**What this task involves**
When you copy the data that follows, reproduce every word exactly and leave out the images.

--------------------

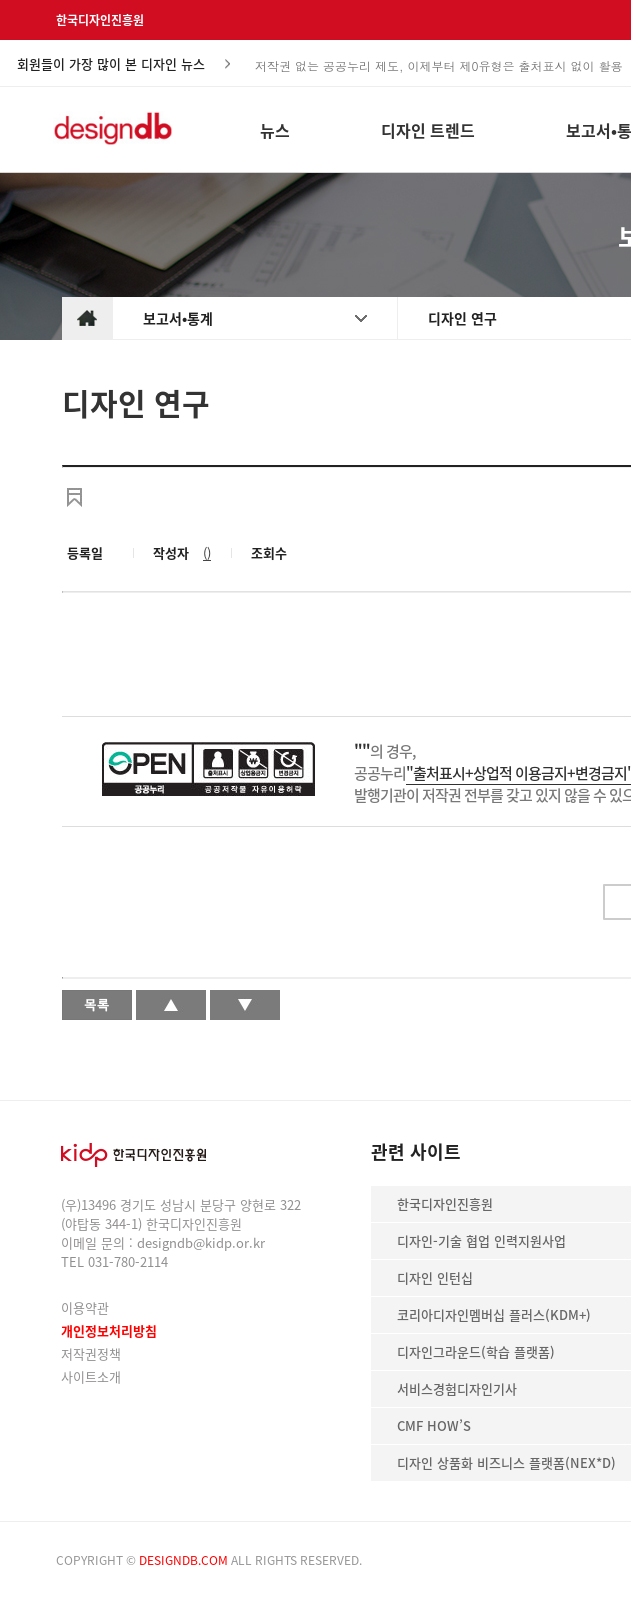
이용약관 (85, 1307)
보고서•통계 (178, 318)
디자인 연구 (462, 318)
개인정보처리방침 (109, 1330)
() (207, 552)
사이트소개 (91, 1376)
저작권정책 (91, 1353)
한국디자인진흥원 (100, 20)
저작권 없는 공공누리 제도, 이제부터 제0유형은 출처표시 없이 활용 (439, 64)
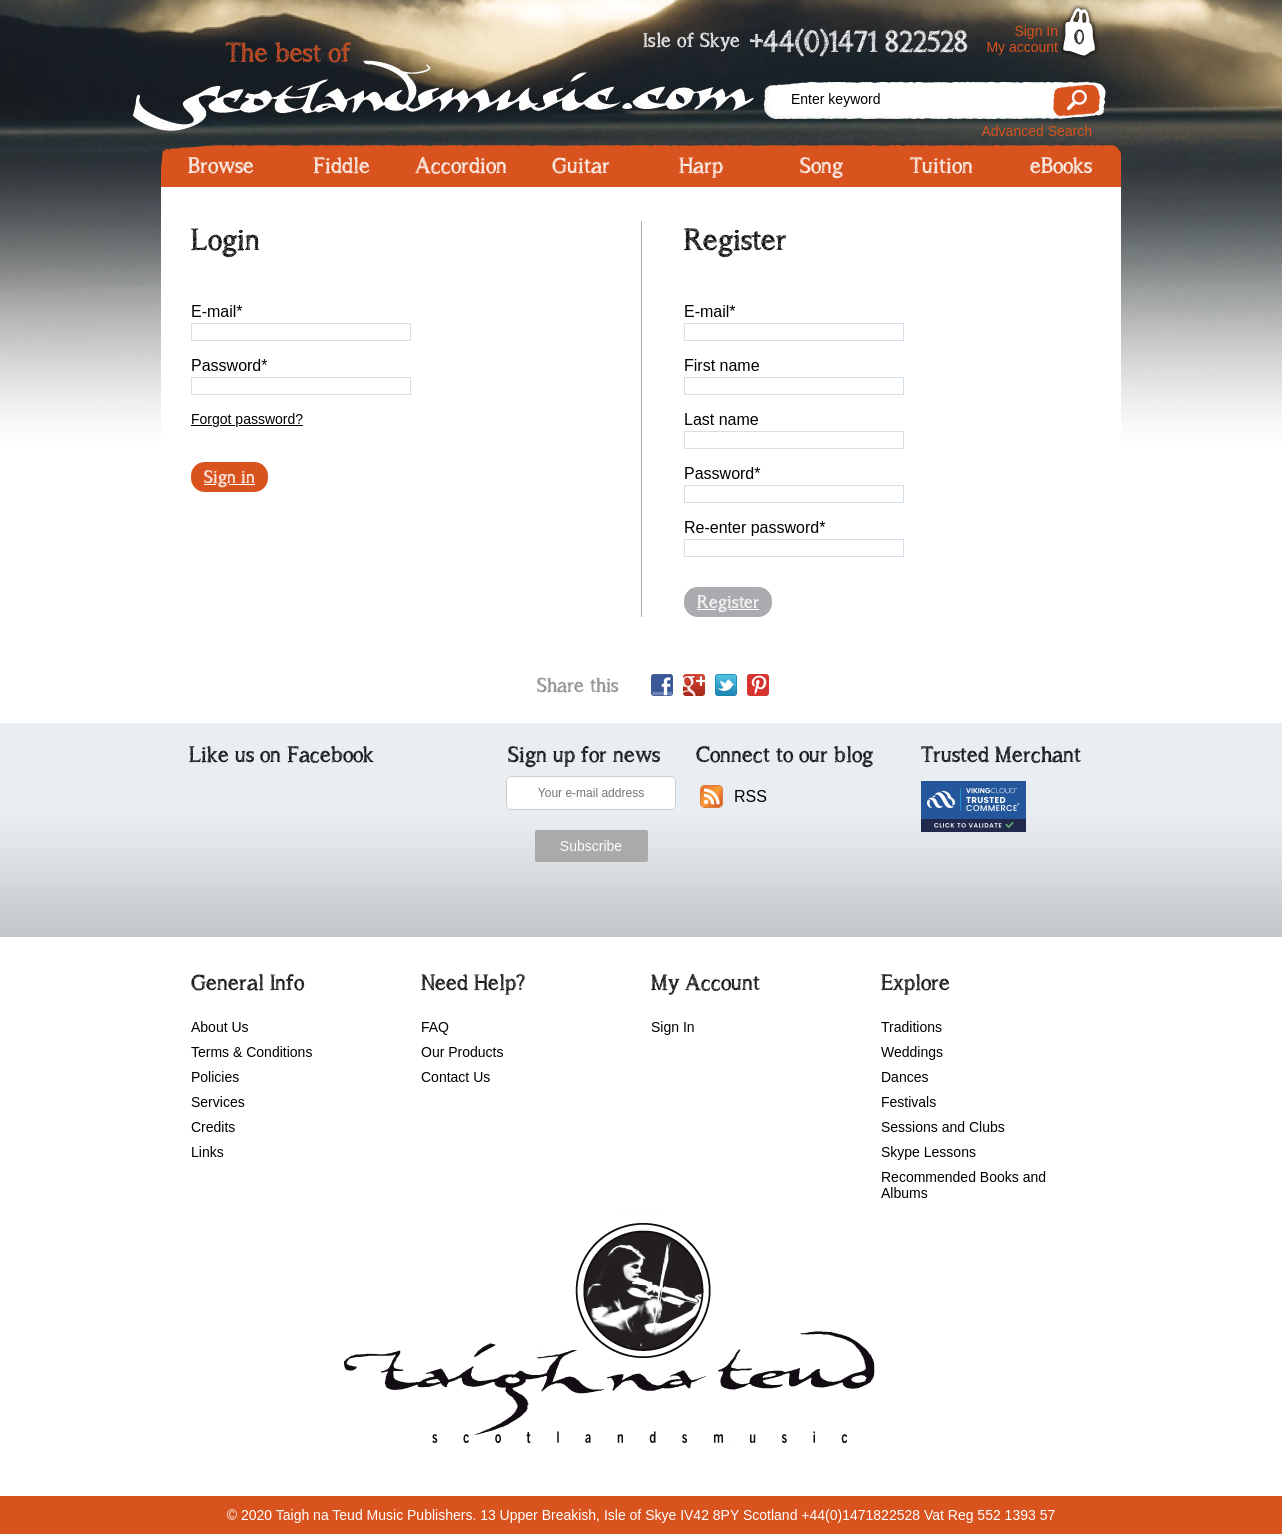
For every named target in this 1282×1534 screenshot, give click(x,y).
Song (821, 166)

--------------------

**Written reply**
이용약관 (85, 1307)
보고서•통계 (178, 318)
디자인 연구 (462, 318)
개인정보처리방침 (109, 1330)
() (207, 552)
사이트소개 (91, 1376)
저작권정책 (91, 1353)
한국디자인진흥원 (100, 20)
저작권 없는 공공누리 제도, 이제부터 제0유형은 출처표시 없이 활용 (439, 64)
For every named target in this 1282×1534 screenshot, give click(x,y).
Song (821, 166)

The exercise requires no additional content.